Abstract
Abstract
Objective
To evaluate the associations between prediabetes and the risk of all cause mortality and incident cardiovascular disease in the general population and in patients with a history of atherosclerotic cardiovascular disease.
Design
Updated meta-analysis.
Data sources
Electronic databases (PubMed, Embase, and Google Scholar) up to 25 April 2020.
Review methods
Prospective cohort studies or post hoc analysis of clinical trials were included for analysis if they reported adjusted relative risks, odds ratios, or hazard ratios of all cause mortality or cardiovascular disease for prediabetes compared with normoglycaemia. Data were extracted independently by two investigators. Random effects models were used to calculate the relative risks and 95% confidence intervals. The primary outcomes were all cause mortality and composite cardiovascular disease. The secondary outcomes were the risk of coronary heart disease and stroke.
Results
A total of 129 studies were included, involving 10 069 955 individuals for analysis. In the general population, prediabetes was associated with an increased risk of all cause mortality (relative risk 1.13, 95% confidence interval 1.10 to 1.17), composite cardiovascular disease (1.15, 1.11 to 1.18), coronary heart disease (1.16, 1.11 to 1.21), and stroke (1.14, 1.08 to 1.20) in a median follow-up time of 9.8 years. Compared with normoglycaemia, the absolute risk difference in prediabetes for all cause mortality, composite cardiovascular disease, coronary heart disease, and stroke was 7.36 (95% confidence interval 9.59 to 12.51), 8.75 (6.41 to 10.49), 6.59 (4.53 to 8.65), and 3.68 (2.10 to 5.26) per 10 000 person years, respectively.
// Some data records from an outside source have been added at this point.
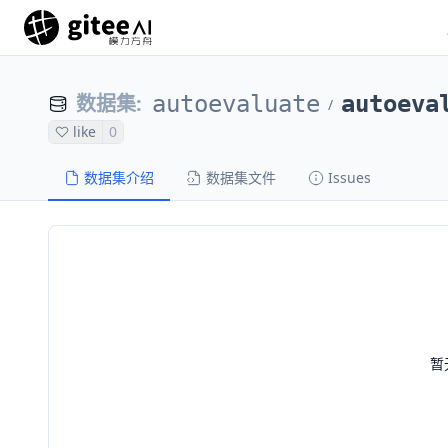
数据集
:
autoevaluate
autoeva
/
like
0
数据集介绍
数据集文件
Issues
暂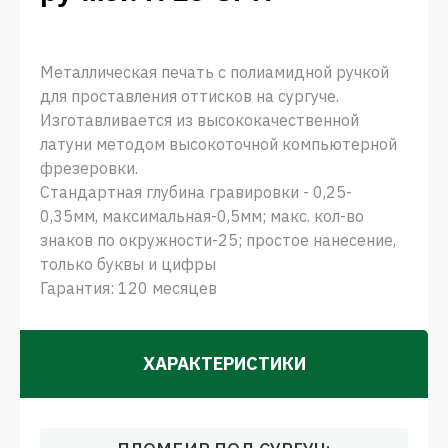
Металлическая печать с полиамидной ручкой
для проставления оттисков на сургуче.
Изготавливается из высококачественной
латуни методом высокоточной компьютерной
фрезеровки.
Стандартная глубина гравировки - 0,25-
0,35мм, максимальная-0,5мм; макс. кол-во
знаков по окружности-25; простое нанесение,
только буквы и цифры
Гарантия: 120 месяцев
ХАРАКТЕРИСТИКИ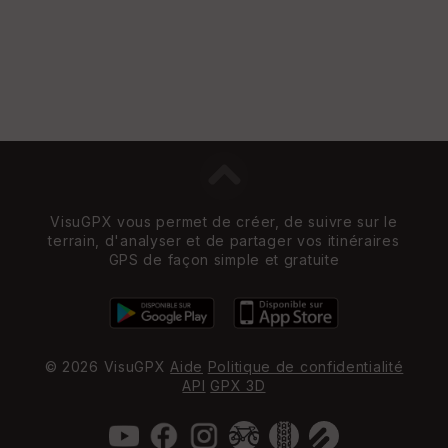
VisuGPX vous permet de créer, de suivre sur le
terrain, d'analyser et de partager vos itinéraires
GPS de façon simple et gratuite
© 2026 VisuGPX
Aide
Politique de confidentialité
API
GPX 3D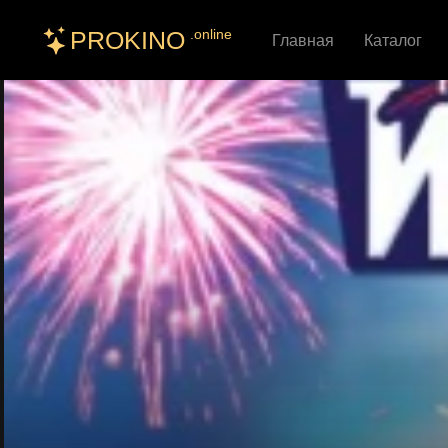
PROKINO
.online
Главная
Каталог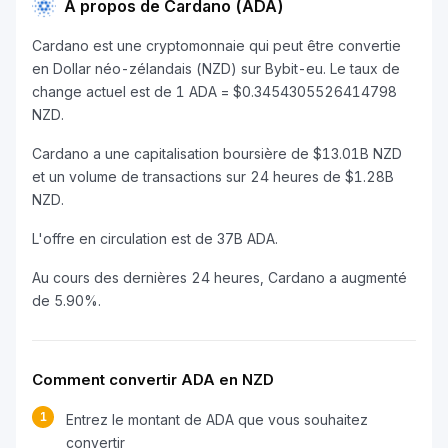
À propos de Cardano (ADA)
Cardano est une cryptomonnaie qui peut être convertie
en Dollar néo-zélandais (NZD) sur Bybit-eu. Le taux de
change actuel est de 1 ADA = $0.3454305526414798
NZD.
Cardano a une capitalisation boursière de $13.01B NZD
et un volume de transactions sur 24 heures de $1.28B
NZD.
L'offre en circulation est de 37B ADA.
Au cours des dernières 24 heures, Cardano a augmenté
de 5.90%.
Comment convertir ADA en NZD
1
Entrez le montant de ADA que vous souhaitez
convertir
Impaired glucose tolerance carried a higher risk of all cause mortality, coronary heart disease, and stroke than impaired fasting glucose. In patients with atherosclerotic cardiovascular disease, prediabetes was associated with an increased risk of all cause mortality (relative risk 1.36, 95% confidence interval 1.21 to 1.54), composite cardiovascular disease (1.37, 1.23 to 1.53), and coronary heart disease (1.15, 1.02 to 1.29) in a median follow-up time of 3.2 years, but no difference was seen for the risk of stroke (1.05, 0.81 to 1.36). Compared with normoglycaemia, in patients with atherosclerotic cardiovascular disease, the absolute risk difference in prediabetes for all cause mortality, composite cardiovascular disease, coronary heart disease, and stroke was 66.19 (95% confidence interval 38.60 to 99.25), 189.77 (117.97 to 271.84), 40.62 (5.42 to 78.53), and 8.54 (32.43 to 61.45) per 10 000 person years, respectively. No significant heterogeneity was found for the risk of all outcomes seen for the different definitions of prediabetes in patients with atherosclerotic cardiovascular disease (all P>0.10).
Conclusions
Results indicated that prediabetes was associated with an increased risk of all cause mortality and cardiovascular disease in the general population and in patients with atherosclerotic cardiovascular disease. Screening and appropriate management of prediabetes might contribute to primary and secondary prevention of cardiovascular disease.